Decorative umbrellas at an outdoor café in the Gemmayze neighbourhood of Beirut, Lebanon.
History of Lebanon
It was part of the Ottoman Empire between 1516 and 1918.
United Nations gave authority to France to govern the country in 1920.
France ruled until 1944 when they handed over power to the Lebanese government.
Lebanese culture is grounded in Arabic norms.
The major crops include wheat, barley, olives, vegetables, grapes and tobacco. The foods mainly comprise of fruits, whole grains, starches, seafood and vegetables.
The most common wildlife include wild cats, striped hyenas, Egyptian mongoose, jackals, least weasel, honey badger, Syrian brown bear, grey wolf, marbled polecat, jungle cat, caracal, red foxes, squirrels and porcupines.
Annual events/ celebrations/ festivals
Independence Day is celebrated on 22nd November as a commemoration of when the country became independent from France.

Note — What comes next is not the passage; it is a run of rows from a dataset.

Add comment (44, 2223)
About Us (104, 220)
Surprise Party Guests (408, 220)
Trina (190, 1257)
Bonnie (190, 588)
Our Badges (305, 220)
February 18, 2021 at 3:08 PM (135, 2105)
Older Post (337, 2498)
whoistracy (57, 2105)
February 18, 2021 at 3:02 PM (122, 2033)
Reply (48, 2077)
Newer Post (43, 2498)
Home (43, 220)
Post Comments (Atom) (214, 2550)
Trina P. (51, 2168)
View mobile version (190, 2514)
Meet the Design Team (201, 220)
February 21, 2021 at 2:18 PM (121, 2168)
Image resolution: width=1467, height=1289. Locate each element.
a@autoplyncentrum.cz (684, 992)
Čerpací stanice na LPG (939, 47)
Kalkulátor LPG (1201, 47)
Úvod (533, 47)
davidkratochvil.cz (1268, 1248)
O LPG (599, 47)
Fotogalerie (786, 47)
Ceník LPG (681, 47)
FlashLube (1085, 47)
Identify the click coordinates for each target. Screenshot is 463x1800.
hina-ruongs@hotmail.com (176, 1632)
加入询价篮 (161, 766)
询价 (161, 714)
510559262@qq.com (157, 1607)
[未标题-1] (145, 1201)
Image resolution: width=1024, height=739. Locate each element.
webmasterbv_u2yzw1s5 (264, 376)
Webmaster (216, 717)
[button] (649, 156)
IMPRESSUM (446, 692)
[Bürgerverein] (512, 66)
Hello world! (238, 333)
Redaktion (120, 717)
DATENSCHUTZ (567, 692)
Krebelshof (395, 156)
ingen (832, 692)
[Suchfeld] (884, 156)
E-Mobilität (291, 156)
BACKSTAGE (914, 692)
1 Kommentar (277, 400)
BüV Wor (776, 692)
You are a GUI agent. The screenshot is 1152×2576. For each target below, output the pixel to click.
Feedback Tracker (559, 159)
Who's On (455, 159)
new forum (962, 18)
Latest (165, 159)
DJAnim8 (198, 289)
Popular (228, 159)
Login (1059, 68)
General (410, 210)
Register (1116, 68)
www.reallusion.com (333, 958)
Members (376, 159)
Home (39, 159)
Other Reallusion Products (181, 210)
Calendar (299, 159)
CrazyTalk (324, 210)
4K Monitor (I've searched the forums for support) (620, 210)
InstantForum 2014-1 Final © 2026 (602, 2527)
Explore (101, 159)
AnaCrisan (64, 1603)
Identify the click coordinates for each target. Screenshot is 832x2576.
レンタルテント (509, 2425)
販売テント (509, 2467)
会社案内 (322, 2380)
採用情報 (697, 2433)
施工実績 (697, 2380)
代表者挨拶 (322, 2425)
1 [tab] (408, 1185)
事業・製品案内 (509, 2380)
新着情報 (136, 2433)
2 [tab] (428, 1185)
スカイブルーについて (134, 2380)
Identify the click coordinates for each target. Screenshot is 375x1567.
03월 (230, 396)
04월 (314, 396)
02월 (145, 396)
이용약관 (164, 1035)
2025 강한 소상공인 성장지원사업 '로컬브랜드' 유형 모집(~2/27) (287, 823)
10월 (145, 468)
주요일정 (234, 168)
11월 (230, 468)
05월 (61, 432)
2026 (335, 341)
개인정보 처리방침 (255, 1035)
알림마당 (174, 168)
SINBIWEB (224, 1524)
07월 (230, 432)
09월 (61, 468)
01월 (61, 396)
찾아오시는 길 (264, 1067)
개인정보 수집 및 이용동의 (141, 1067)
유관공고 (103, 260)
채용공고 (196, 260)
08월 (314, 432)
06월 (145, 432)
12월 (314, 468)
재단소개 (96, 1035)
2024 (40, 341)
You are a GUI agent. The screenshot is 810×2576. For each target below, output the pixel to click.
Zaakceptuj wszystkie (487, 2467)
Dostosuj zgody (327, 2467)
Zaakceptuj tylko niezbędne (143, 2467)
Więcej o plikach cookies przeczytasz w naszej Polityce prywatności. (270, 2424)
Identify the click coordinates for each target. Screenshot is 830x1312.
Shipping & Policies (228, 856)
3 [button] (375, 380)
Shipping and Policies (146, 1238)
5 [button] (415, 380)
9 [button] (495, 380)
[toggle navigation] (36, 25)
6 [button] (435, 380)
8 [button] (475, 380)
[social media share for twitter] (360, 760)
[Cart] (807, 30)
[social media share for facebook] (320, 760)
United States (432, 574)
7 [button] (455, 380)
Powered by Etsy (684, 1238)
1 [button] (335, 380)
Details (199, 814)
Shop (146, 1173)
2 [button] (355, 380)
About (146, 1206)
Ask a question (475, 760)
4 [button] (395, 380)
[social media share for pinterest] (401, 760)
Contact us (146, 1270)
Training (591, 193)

Byblos International Festival is celebrated in Byblos with an international attendance including tourists.
Al Bustan Festival has activities such as music and art performance.
Other festivals include Eid al-Fitr, Beiteddine Arts Festival, Tyre and South Festival and Baalbeck International festival.
Things to see
The country is home to a variety of historical architectural marvels such as the ancient Roman ruins, ancient castles, limestone caves, historical Churches and Mosques.
The country also has beautiful beaches along the Mediterranean Sea with a continuous nightlife.
National Museum of Lebanon, MIM Mineral Museum and Sursok Museum in Beirut preserves the history and culture of the country.
Byblos city in Mount Lebanon is one of the oldest consistently inhabited cities in the world and the country’s largest city.
Lebanese official language is Arabic; English is also a common language.
Lebanon is bordered on the north and east by Syria, on the south by Israel and the west across the Mediterranean Sea by Cyprus.